L’un des « grands moments » de ce fameux procès de la bêtise crasse, a été l’intervention du philosophe Bernard-Henri Levy, qui est venu à la barre, en tant que témoin, pour apporter des arguments à la partie civile en faveur de la thèse du crime raciste. Parfaitement étranger aux différents protagonistes du dossier, il est venu donner un cours d’anti-racisme à la barre de la Cour d’Assises du Rhône. C’est ce moment rare que Benoît Gadrey a pu capter dans son documentaire « Au cœur des Assises », qui a été diffusé au début du mois de mars, en épisodes, dans le journal de la mi-journée de France 2. C’est dans le troisième épisode du « Feuilleton » comme le nomme la chaîne publique, que l’on peut voir BHL faire son show.
Comme le précise le journaliste, la présence de Bernard-Henri Levy trouve son origine dans une chronique signée par le philosophe dans Le Point, juste après les faits, dans laquelle il mettait en parallèle le meurtre d’Ilan Halimi et celui de Chaïb Zéhaf, et dénonçait les mobiles racistes de ces deux crimes. Dans cette chronique titrée « Un exemple de solidarité des ébranlés », BHL soulignait même que l’indignation publique consécutive au meurtre de Chaïb devait beaucoup aux associations juives : « Le fait (…) de voir des jeunes responsables d’associations juives, voire sionistes, prendre la tête d’un rassemblement où l’on pleure un musulman dont tout indique que, sans eux et sans leur démarche, la mort serait passée aux pertes et profits de ce que l’on appelle pudiquement un « fait divers », est un indice de bonne santé démocratique, citoyenne, lévinassienne, que devraient urgemment méditer ceux qui s’émeuvent, ou feignent de s’émouvoir, des risques de « repli communautaire » au sein du judaïsme français. » Une belle occasion pour BHL, au passage, de défendre le « judaïsme français » et ce concept étrange – et goalé comme une allumette – de « bonne santé lévinassienne »…
Plein de sollicitude à l’égard de la mère de Chaïb, BHL n’hésite pas à lui poser amicalement la main sur l’épaule et lui glisser avec des trémolos dans la voix : « J’aurais vraiment aimé vous rencontrer dans d’autres circonstances… » Oui, évidemment. On se doute que BHL aurait certainement pu fraterniser avec la mère de Chaïb. Aller bouffer le méchoui en famille dans une tour sinistre la banlieue lyonnaise. Communier dans la prière. Parler gastronomie halal. Faire le marché à Oullins, et partager la figue et le citron.

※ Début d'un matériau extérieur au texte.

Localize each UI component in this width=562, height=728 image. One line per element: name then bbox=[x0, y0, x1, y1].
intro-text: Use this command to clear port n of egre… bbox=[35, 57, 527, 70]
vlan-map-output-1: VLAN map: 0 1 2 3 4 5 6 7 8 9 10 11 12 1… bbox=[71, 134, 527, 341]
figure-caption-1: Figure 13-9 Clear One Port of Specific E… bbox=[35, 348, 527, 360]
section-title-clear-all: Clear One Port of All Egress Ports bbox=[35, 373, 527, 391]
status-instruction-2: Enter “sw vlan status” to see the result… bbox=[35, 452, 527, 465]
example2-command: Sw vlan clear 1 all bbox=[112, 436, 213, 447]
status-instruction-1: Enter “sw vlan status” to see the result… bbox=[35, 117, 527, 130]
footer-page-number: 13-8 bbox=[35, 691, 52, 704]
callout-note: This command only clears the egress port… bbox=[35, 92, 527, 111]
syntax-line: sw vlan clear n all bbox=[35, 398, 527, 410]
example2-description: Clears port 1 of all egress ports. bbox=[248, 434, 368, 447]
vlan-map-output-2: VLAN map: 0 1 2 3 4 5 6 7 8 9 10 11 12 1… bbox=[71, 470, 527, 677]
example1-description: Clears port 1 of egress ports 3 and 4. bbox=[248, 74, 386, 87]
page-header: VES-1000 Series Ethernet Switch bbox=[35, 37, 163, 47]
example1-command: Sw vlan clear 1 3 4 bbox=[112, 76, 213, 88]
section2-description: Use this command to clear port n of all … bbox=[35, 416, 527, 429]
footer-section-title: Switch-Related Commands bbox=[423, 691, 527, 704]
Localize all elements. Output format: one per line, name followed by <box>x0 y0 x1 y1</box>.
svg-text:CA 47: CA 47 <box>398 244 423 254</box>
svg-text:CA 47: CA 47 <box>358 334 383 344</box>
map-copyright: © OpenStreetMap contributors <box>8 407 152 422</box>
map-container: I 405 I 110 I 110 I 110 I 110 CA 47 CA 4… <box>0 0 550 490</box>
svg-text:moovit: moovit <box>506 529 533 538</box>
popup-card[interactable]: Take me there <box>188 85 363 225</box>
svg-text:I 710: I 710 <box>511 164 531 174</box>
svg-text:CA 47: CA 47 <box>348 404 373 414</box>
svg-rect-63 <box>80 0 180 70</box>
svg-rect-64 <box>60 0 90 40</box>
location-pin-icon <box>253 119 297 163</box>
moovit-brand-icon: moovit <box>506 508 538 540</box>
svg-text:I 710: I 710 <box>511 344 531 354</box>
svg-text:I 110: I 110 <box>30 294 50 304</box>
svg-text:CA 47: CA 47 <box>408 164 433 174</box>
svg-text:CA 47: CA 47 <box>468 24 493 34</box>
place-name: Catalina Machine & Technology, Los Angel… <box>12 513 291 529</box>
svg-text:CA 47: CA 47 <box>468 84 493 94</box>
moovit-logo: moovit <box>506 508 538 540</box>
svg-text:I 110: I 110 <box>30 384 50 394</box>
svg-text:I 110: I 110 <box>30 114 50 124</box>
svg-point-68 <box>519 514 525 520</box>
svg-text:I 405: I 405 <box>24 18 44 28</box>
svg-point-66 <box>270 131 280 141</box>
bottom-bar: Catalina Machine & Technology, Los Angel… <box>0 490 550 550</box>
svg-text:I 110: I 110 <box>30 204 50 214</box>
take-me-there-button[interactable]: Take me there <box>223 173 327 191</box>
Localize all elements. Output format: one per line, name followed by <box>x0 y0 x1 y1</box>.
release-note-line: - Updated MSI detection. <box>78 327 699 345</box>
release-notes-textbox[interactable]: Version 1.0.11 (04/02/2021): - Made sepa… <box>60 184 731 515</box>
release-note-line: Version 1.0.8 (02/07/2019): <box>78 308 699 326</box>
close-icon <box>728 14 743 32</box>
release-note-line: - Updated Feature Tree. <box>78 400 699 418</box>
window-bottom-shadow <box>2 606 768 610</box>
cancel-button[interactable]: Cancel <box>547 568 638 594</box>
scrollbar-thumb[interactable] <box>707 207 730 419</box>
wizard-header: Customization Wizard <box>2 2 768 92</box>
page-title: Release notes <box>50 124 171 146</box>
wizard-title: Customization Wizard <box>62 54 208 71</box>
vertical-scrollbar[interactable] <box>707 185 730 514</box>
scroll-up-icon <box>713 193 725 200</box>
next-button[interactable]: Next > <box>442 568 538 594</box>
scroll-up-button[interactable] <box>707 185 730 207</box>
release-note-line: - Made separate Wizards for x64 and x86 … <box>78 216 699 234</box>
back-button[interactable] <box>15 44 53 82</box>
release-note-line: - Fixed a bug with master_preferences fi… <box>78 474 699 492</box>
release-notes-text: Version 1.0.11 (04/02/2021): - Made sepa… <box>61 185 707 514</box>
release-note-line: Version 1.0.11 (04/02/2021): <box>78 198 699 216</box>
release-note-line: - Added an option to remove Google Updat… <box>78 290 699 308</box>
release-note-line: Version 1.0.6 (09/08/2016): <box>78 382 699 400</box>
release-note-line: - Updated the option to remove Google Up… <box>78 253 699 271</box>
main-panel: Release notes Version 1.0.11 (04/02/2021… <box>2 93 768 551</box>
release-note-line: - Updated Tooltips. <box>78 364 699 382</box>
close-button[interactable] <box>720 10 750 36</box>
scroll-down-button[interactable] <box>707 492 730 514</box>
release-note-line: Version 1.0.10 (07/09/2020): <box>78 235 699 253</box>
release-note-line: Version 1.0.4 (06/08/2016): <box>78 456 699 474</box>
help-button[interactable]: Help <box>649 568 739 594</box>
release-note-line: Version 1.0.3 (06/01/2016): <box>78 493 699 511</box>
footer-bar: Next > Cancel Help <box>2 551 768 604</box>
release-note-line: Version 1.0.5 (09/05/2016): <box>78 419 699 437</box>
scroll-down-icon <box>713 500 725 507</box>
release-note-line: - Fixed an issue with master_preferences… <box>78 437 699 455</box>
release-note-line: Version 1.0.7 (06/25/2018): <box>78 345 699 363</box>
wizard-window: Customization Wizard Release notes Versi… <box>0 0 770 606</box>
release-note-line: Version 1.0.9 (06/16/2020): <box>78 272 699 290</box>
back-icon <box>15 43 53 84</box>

Portrait de BHL au procès d’Oullins. A l’arrière plan, la mère de la victime, Chaïb Zéhaf.
Comme le précise Benoît Gadrey : « Bernard-Henri Lévy n’était pas sur les lieux du crime, il ne connaît pas l’accusé, il n’a pas eu accès au dossier… » et pourtant le philosophe arrive à la barre, appelé par les avocats de la partie civile. Plein d’assurance, notre ami décline en ces termes son illustre identité : « Je m’appelle Bernard-Henri Lévy. Je suis né le 5 novembre 1948. Je suis écrivain, et j’habite boulevard Saint-Germain à paris ». Le décor est planté. BHL est là en étranger. Un étranger qui va donner au tribunal des leçons de racisme et d’anti-racisme. L’argumentaire du philosophe repose sur cette idée que l’histoire du racisme est peuplée d’individus qui refusent le qualificatif de « raciste ». Le raciste étant avant tout dans le déni de son propre racisme.

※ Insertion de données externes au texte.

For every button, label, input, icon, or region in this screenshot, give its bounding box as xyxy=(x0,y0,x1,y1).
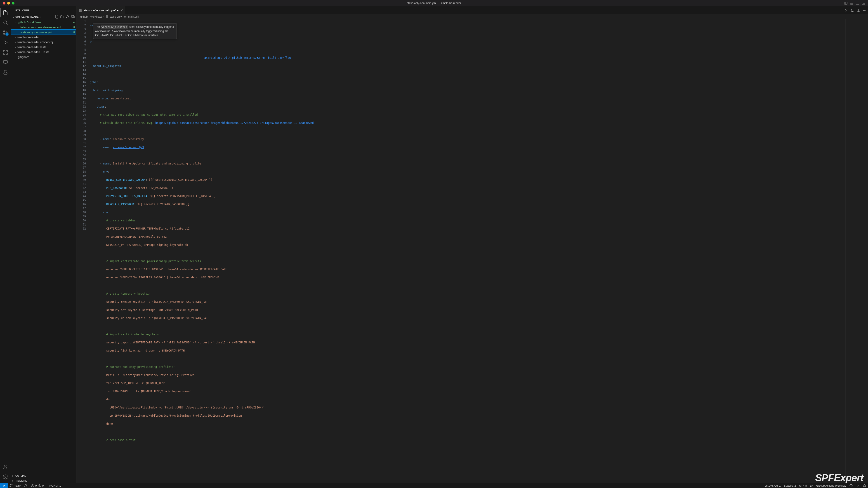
statusbar: main* 0 0 -- NORMAL -- Ln 146, Col 1 Spa… xyxy=(0,483,868,488)
refresh-icon[interactable] xyxy=(66,15,69,19)
svg-marker-27 xyxy=(851,9,853,11)
svg-point-39 xyxy=(850,484,852,487)
remote-indicator[interactable] xyxy=(0,483,8,488)
traffic-lights xyxy=(0,2,14,4)
cursor-position[interactable]: Ln 146, Col 1 xyxy=(763,484,782,488)
warning-icon xyxy=(37,484,41,488)
customize-layout-icon[interactable] xyxy=(862,1,865,5)
notifications-button[interactable] xyxy=(861,484,868,488)
file-gitignore[interactable]: .gitignore xyxy=(11,55,76,59)
breadcrumbs[interactable]: .github › workflows › static-only-non-ma… xyxy=(76,14,868,19)
chevron-right-icon: › xyxy=(14,40,17,44)
vim-mode: -- NORMAL -- xyxy=(45,484,65,487)
sidebar-header: EXPLORER ⋯ xyxy=(11,6,76,14)
folder-xcodeproj[interactable]: › simple-hn-reader.xcodeproj xyxy=(11,39,76,44)
new-file-icon[interactable] xyxy=(55,15,59,19)
chevron-right-icon: › xyxy=(14,51,17,54)
debug-icon xyxy=(3,40,8,45)
activity-extensions[interactable] xyxy=(0,48,11,57)
toggle-panel-icon[interactable] xyxy=(844,1,848,5)
code-content[interactable]: name: "Build and scan - static only" on:… xyxy=(90,19,845,483)
svg-point-33 xyxy=(11,484,12,485)
folder-tests[interactable]: › simple-hn-readerTests xyxy=(11,44,76,50)
encoding[interactable]: UTF-8 xyxy=(798,484,808,488)
activity-remote[interactable] xyxy=(0,58,11,67)
activity-testing[interactable] xyxy=(0,68,11,77)
activity-run-debug[interactable] xyxy=(0,38,11,47)
activity-explorer[interactable] xyxy=(0,8,11,17)
toggle-secondary-icon[interactable] xyxy=(856,1,860,5)
debug-run-icon[interactable] xyxy=(850,8,854,12)
eol[interactable]: LF xyxy=(808,484,815,488)
problems-indicator[interactable]: 0 0 xyxy=(29,484,45,488)
sync-indicator[interactable] xyxy=(22,484,29,488)
svg-rect-15 xyxy=(3,51,5,52)
new-folder-icon[interactable] xyxy=(60,15,64,19)
titlebar: static-only-non-main.yml — simple-hn-rea… xyxy=(0,0,868,6)
close-window-button[interactable] xyxy=(3,2,5,4)
files-icon xyxy=(3,10,8,15)
outline-section[interactable]: › OUTLINE xyxy=(11,473,76,478)
file-tree: ⌄ .github / workflows ● full-scan-on-pr-… xyxy=(11,19,76,473)
collapse-all-icon[interactable] xyxy=(71,15,75,19)
maximize-window-button[interactable] xyxy=(12,2,14,4)
project-name: SIMPLE-HN-READER xyxy=(16,15,40,18)
sidebar: EXPLORER ⋯ ⌄ SIMPLE-HN-READER ⌄ .github … xyxy=(11,6,76,483)
sync-icon xyxy=(24,484,28,488)
yaml-file-icon xyxy=(79,8,82,12)
svg-point-28 xyxy=(852,11,854,12)
account-icon xyxy=(3,464,8,469)
chevron-right-icon: › xyxy=(12,480,16,482)
close-tab-button[interactable]: ✕ xyxy=(120,8,123,12)
chevron-down-icon: ⌄ xyxy=(14,21,17,24)
tab-static-only[interactable]: static-only-non-main.yml ● ✕ xyxy=(76,6,125,14)
beaker-icon xyxy=(3,70,8,75)
file-full-scan[interactable]: full-scan-on-pr-and-release.yml U xyxy=(11,25,76,30)
toggle-sidebar-icon[interactable] xyxy=(850,1,854,5)
chevron-down-icon: ⌄ xyxy=(12,15,16,18)
activity-source-control[interactable]: 1 xyxy=(0,28,11,37)
svg-point-9 xyxy=(4,21,7,24)
explorer-more-button[interactable]: ⋯ xyxy=(70,9,73,12)
svg-rect-4 xyxy=(856,2,859,4)
chevron-right-icon: › xyxy=(12,475,16,477)
editor-body[interactable]: 1234567891011121314151617181920212223242… xyxy=(76,19,868,483)
svg-point-23 xyxy=(4,465,6,467)
folder-github-workflows[interactable]: ⌄ .github / workflows ● xyxy=(11,20,76,25)
activity-accounts[interactable] xyxy=(0,462,11,471)
tab-bar: static-only-non-main.yml ● ✕ ⋯ xyxy=(76,6,868,14)
svg-point-31 xyxy=(10,484,11,485)
remote-icon xyxy=(2,484,6,488)
editor-area: static-only-non-main.yml ● ✕ ⋯ .github ›… xyxy=(76,6,868,483)
file-static-only[interactable]: static-only-non-main.yml U xyxy=(11,30,76,35)
scm-badge: 1 xyxy=(5,33,8,36)
project-header[interactable]: ⌄ SIMPLE-HN-READER xyxy=(11,14,76,19)
remote-explorer-icon xyxy=(3,60,8,65)
indentation[interactable]: Spaces: 2 xyxy=(782,484,798,488)
feedback-button[interactable] xyxy=(848,484,855,488)
svg-rect-6 xyxy=(862,2,865,4)
error-icon xyxy=(31,484,34,488)
timeline-section[interactable]: › TIMELINE xyxy=(11,478,76,483)
explorer-title: EXPLORER xyxy=(16,9,30,12)
folder-simple-hn-reader[interactable]: › simple-hn-reader xyxy=(11,35,76,39)
minimap[interactable] xyxy=(845,19,868,483)
branch-indicator[interactable]: main* xyxy=(8,484,22,488)
svg-point-11 xyxy=(4,31,5,32)
git-branch-icon xyxy=(9,484,13,488)
run-icon[interactable] xyxy=(844,8,848,12)
chevron-right-icon: › xyxy=(14,45,17,49)
folder-uitests[interactable]: › simple-hn-readerUITests xyxy=(11,50,76,55)
gear-icon xyxy=(3,474,8,480)
check-icon xyxy=(856,484,860,488)
window-title: static-only-non-main.yml — simple-hn-rea… xyxy=(407,2,461,5)
minimize-window-button[interactable] xyxy=(7,2,10,4)
activity-search[interactable] xyxy=(0,18,11,27)
prettier-button[interactable] xyxy=(855,484,861,488)
svg-rect-19 xyxy=(3,61,7,63)
svg-rect-25 xyxy=(72,15,74,18)
language-mode[interactable]: GitHub Actions Workflow xyxy=(815,484,848,488)
activity-settings[interactable] xyxy=(0,472,11,481)
editor-more-button[interactable]: ⋯ xyxy=(863,9,866,12)
split-editor-icon[interactable] xyxy=(857,8,860,12)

Mais l’avocat de la défense n’est pas en reste, et dénonce la fameuse chronique – à charge – de BHL dans Le Point qui est selon lui une « condamnation médiatique » de son client. Il reproche à l’écrivain de n’avoir pas consulté les pièces du dossier, de n’avoir pas pris connaissance des différentes versions de l’affaire (dont celle de la défense), et finalement de n’avoir pas fait un authentique travail de journalisme – dont l’une des vertus est de savoir penser contre soi-même… BHL, pris en défaut sur son irrespect du principe de la présomption d’innocence, ne peut agiter devant son juge que l’argument des « larmes » de la famille de la victime… Dès lors que la famille de Chaïb « pleure », et même que son quartier tout entier « pleure » en cadence… il n’y a pas plus de présomption d’innocence qui vaille. Les salauds racistes doivent être dénoncés dans la presse ! Pas de quartier ! Dénonçons ! Dénonçons ! Suivez mon regard…
L’accusé, Garcia, encaisse les coups comme un pauvre malheureux. Traversé d’une émotion qui semble sincère, l’amateur d’armes de guerre avance timidement : « Après l’intervention de M. Bernard-Henri Lévy je me sens comme un moustique écrasé par un géant… » Un moustique écrasé par un « Géant »… L’étrangeté de BHL, dans le contexte de ce procès, éclate à nouveau… c’est un « Géant » de Saint-Germain des Prés, qui n’a rien à voir avec Oullins, les bistrots de supporters, les matchs OL-Ajaccio (chaque détail a son importance…), les gros calibres, l’ivresse, la pauvreté, etc. mais qui vient pourtant s’immiscer dans ce procès de la bêtise, et de la misère intellectuelle. Devoir d’ingérence ? BHL ne semble absolument pas avoir conscience, non seulement de son inutilité dans ce contexte, mais encore du ridicule de sa posture de « piéton » universel, s’autorisant à marcher sur toutes les plates-bandes qui se présentent à lui, et à donner son avis sur tout.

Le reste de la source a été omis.